In the spandex-clad, aerobics-infused Southern California of the early ’80s, “healthy option” sandwich wraps began their climb toward near ubiquity in modern American cuisine. Wraps are actually on par with their bread-based cousins for calories and carbs, but don’t tell the workout wonks.
Wraps in various forms have been a favorite among Mexicans, Armenians, Greeks, Turks, Kurds and Lebanese for a long time, with striking similarity in construction. Start with unleavened flatbread (tortilla, lavash, pita), add some meat, veggies and sauce, then wrap it up and dig in. Simple, portable, satisfying.
Wrap It Up, located in a south-Reno strip-mall, offers little by way of ambience. It’s a quick-service lunch and light-dinner business, clean and decorated in “yes, we have food and soda” signage, but nothing to write home about. The staff and owners are very friendly and hospitable, making for a perfectly acceptable “grab a quick bite to eat while shopping” spot.
The menu states “Mediterranean,” which in this instance means a mashup of Lebanese, Greek, Turk and Arabic foods. I’ve enjoyed all of the above at various times in various places, so I was definitely interested in sampling a variety. Frankly, the best/worst thing about writing food reviews is my compulsion to sample as much as I can in order to give a complete report.

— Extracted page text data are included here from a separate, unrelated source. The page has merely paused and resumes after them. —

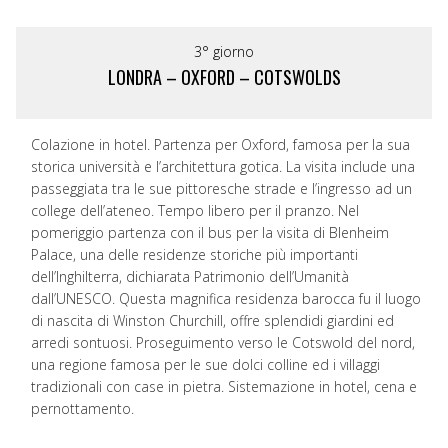
3° giorno
LONDRA – OXFORD – COTSWOLDS
Colazione in hotel. Partenza per Oxford, famosa per la sua
storica università e l’architettura gotica. La visita include una
passeggiata tra le sue pittoresche strade e l’ingresso ad un
college dell’ateneo. Tempo libero per il pranzo. Nel
pomeriggio partenza con il bus per la visita di Blenheim
Palace, una delle residenze storiche più importanti
dell’Inghilterra, dichiarata Patrimonio dell’Umanità
dall’UNESCO. Questa magnifica residenza barocca fu il luogo
di nascita di Winston Churchill, offre splendidi giardini ed
arredi sontuosi. Proseguimento verso le Cotswold del nord,
una regione famosa per le sue dolci colline ed i villaggi
tradizionali con case in pietra. Sistemazione in hotel, cena e
pernottamento.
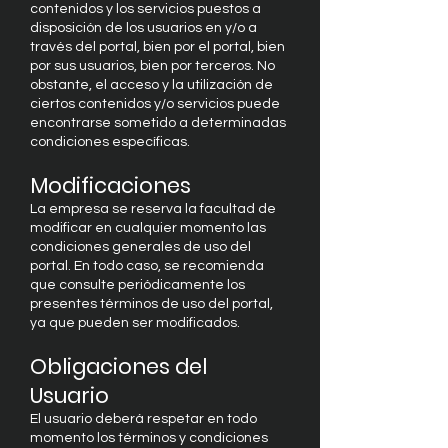
contenidos y los servicios puestos a
disposición de los usuarios en y/o a
través del portal, bien por el portal, bien
por sus usuarios, bien por terceros. No
obstante, el acceso y la utilización de
ciertos contenidos y/o servicios puede
encontrarse sometido a determinadas
condiciones específicas.
Modificaciones
La empresa se reserva la facultad de
modificar en cualquier momento las
condiciones generales de uso del
portal. En todo caso, se recomienda
que consulte periódicamente los
presentes términos de uso del portal,
ya que pueden ser modificados.
Obligaciones del
Usuario
El usuario deberá respetar en todo
momento los términos y condiciones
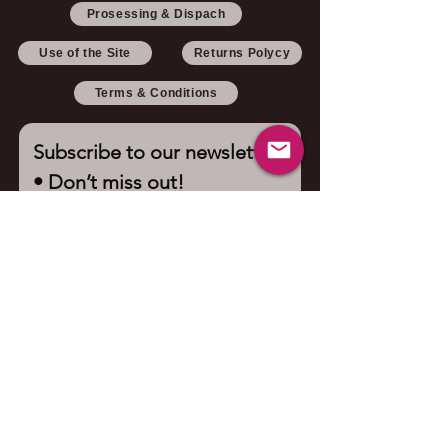
Prosessing & Dispach
Use of the Site
Returns Polycy
Terms & Conditions
Subscribe to our newsletter 
• Don’t miss out!
Email
*
Join
I want to subscribe to your 
mailing list.
Contact us
First name
*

Vertical, rotating spit-roasted meat that is served thin-shaved has many names. gyros in Greece, doner kebab in Turkey, shawarma in the Levant, tacos al pastor in Mexico, etc. In Reno, it’s difficult to find a place that serves a related cuisine that actually employs the real deal. Most often I’ve been served “gyros” featuring microwaved, pre-packaged strips of hopefully-lamb-but-who-knows meat. My compliments to Wrap It Up for cooking their shawarma on a spit/kebab the proper way, right in plain view as the gods intended.
The mixed shawarma wrap ($8) was better than good—it was great. Seriously, I’d drive across town for another taste of it. Spit-roasted beef and chicken, crunchy-yet-tender veggies, and sauce resulting in a great blend of flavors. Definitely the best thing on the menu, and among the best of its kind in town.

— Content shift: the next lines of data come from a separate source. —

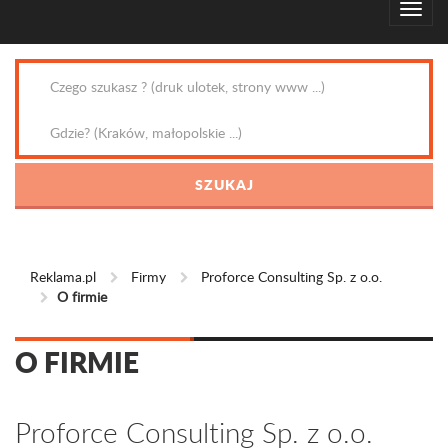
Reklama.pl
Firmy
Proforce Consulting Sp. z o.o.
O firmie
O FIRMIE
Proforce Consulting Sp. z o.o.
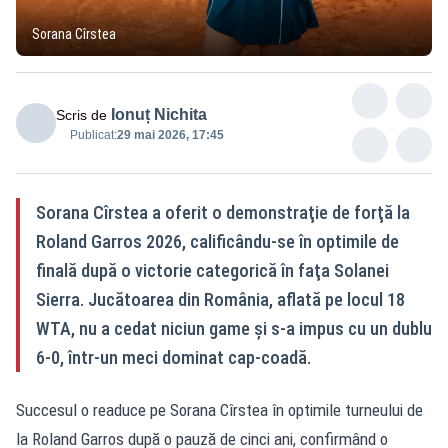
Sorana Cîrstea
Ionuț Nichita
Scris de
Publicat:
29 mai 2026, 17:45
Sorana Cîrstea a oferit o demonstraţie de forţă la
Roland Garros 2026, calificându-se în optimile de
finală după o victorie categorică în faţa Solanei
Sierra. Jucătoarea din România, aflată pe locul 18
WTA, nu a cedat niciun game şi s-a impus cu un dublu
6-0, într-un meci dominat cap-coadă.
Succesul o readuce pe Sorana Cîrstea în optimile turneului de
la Roland Garros după o pauză de cinci ani, confirmând o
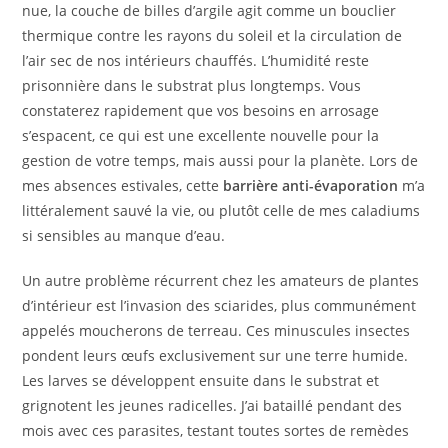
nue, la couche de billes d’argile agit comme un bouclier
thermique contre les rayons du soleil et la circulation de
l’air sec de nos intérieurs chauffés. L’humidité reste
prisonnière dans le substrat plus longtemps. Vous
constaterez rapidement que vos besoins en arrosage
s’espacent, ce qui est une excellente nouvelle pour la
gestion de votre temps, mais aussi pour la planète. Lors de
mes absences estivales, cette
barrière anti-évaporation
m’a
littéralement sauvé la vie, ou plutôt celle de mes caladiums
si sensibles au manque d’eau.
Un autre problème récurrent chez les amateurs de plantes
d’intérieur est l’invasion des sciarides, plus communément
appelés moucherons de terreau. Ces minuscules insectes
pondent leurs œufs exclusivement sur une terre humide.
Les larves se développent ensuite dans le substrat et
grignotent les jeunes radicelles. J’ai bataillé pendant des
mois avec ces parasites, testant toutes sortes de remèdes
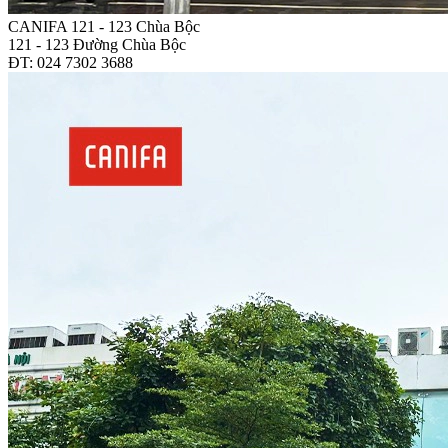
CANIFA 121 - 123 Chùa Bộc
121 - 123 Đường Chùa Bộc
ĐT: 024 7302 3688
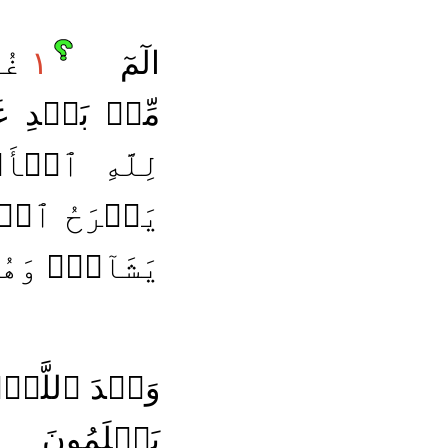
الٓمٓ
١
غُل
مِّنۢ بَعۡدِ غَ
لِلَّهِ ٱلۡأ
يَفۡرَحُ ٱلۡ
يَشَآءُۖ وَهُ
وَعۡدَ ٱللَّهِۖ ل
يَعۡلَمُونَ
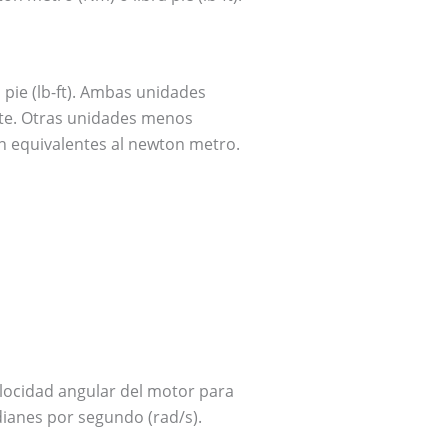
pie (lb-ft). Ambas unidades
nte. Otras unidades menos
n equivalentes al newton metro.
elocidad angular del motor para
dianes por segundo (rad/s).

The gyro wrap ($7) was pretty tasty, though it consisted of marinated chicken breast rather than the more-traditional lamb (for a Greek-style gyro). The sauce was more Turkish cacik than Greek tzatziki, and the “pita” was the same non-pocket flatbread as other wraps on the menu (more akin to lavash). It didn’t make my Top 5 Best Gyros list, but I enjoyed it nonetheless.
In addition to the wraps, my wife and I sampled some of the combo platters ($10-12), but weren’t as impressed. I love hummus—we make our own at home—and I’ve had some decent falafel, but this version was quite dry and the hummus was grainy and uninspiring. I’d say it was simply chickpeas and lemon juice, sans tahini, za’atar, garlic, seasoning, etc. The wedges of flatbread were thin and tough, doing nothing for the overcooked, thin squares of meat. However, the tabouli and shirazi salads were deliciously full of complex flavors, leaving me to wonder why the rest was so lacking.

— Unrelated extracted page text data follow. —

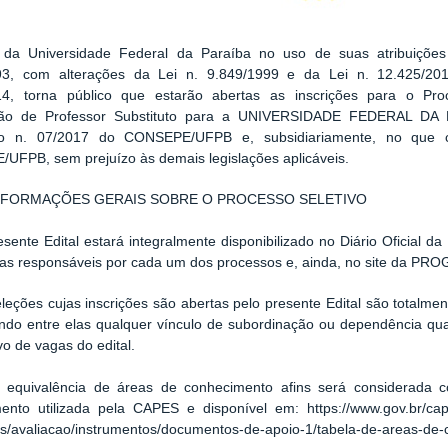
 da Universidade Federal da Paraíba no uso de suas atribuiçõe
93, com alterações da Lei n. 9.849/1999 e da Lei n. 12.425/201
14, torna público que estarão abertas as inscrições para o Proc
ção de Professor Substituto para a UNIVERSIDADE FEDERAL DA P
ão n. 07/2017 do CONSEPE/UFPB e, subsidiariamente, no que 
UFPB, sem prejuízo às demais legislações aplicáveis.
INFORMAÇÕES GERAIS SOBRE O PROCESSO SELETIVO
sente Edital estará integralmente disponibilizado no Diário Oficial 
s responsáveis por cada um dos processos e, ainda, no site da PRO
leções cujas inscrições são abertas pelo presente Edital são totalme
ndo entre elas qualquer vínculo de subordinação ou dependência qu
vo de vagas do edital.
equivalência de áreas de conhecimento afins será considerada 
ento utilizada pela CAPES e disponível em: https://www.gov.br/cap
/avaliacao/instrumentos/documentos-de-apoio-1/tabela-de-areas-de-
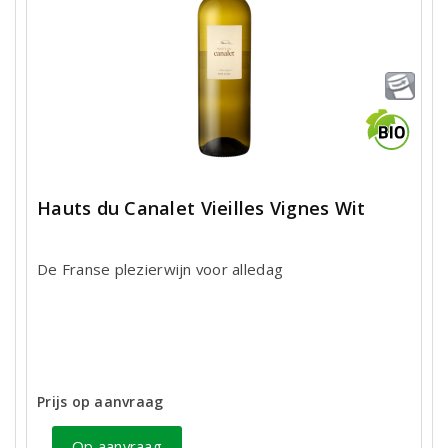
Hauts du Canalet Vieilles Vignes Wit
De Franse plezierwijn voor alledag
Prijs op aanvraag
Op aanvraag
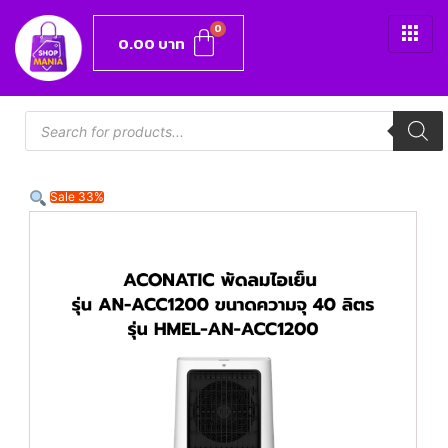
0.00
บาท
Sale 33%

Stuffed grape leaves are something I’ve enjoyed in the past, but I really disliked the mushy blobs of bulgar and oil we were served. My wife liked the flavor more than I did, but agreed the mushiness was off-putting. On an up-note, the basmati rice with lentils and roasted potatoes were quite good.
As the name implies, stick with those super-tasty shawarma wraps and you’ll leave happy.